ACTIVITY: Where a line in the records below includes "Березень", pull that line out.

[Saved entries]
-.-.-

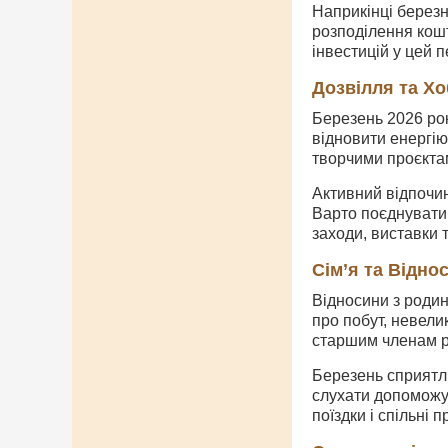
Наприкінці берез
розподілення кошт
інвестицій у цей п
Дозвілля та Хо
Березень 2026 рок
відновити енергію
творчими проєктам
Активний відпочин
Варто поєднувати 
заходи, виставки 
Сім’я та Відно
Відносини з родин
про побут, невели
старшим членам ро
Березень сприятли
слухати допоможут
поїздки і спільні 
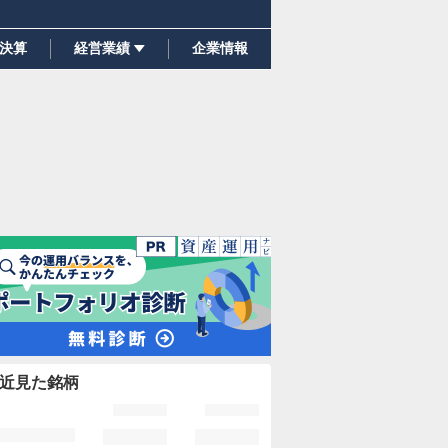
決算
経営業績
企業情報
近見た銘柄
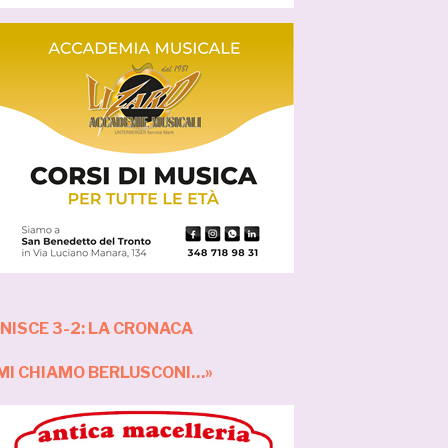
ISCE 3-2: LA CRONACA
N MI CHIAMO BERLUSCONI…»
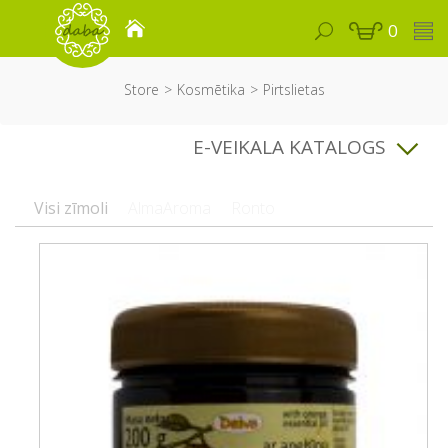
0
Store
Kosmētika
Pirtslietas
E-VEIKALA KATALOGS
Visi zīmoli
AlmaAroma
Ronto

-.-.-

RESULT OF THE EXERCISE:
Березень 2026 рок
Березень сприятли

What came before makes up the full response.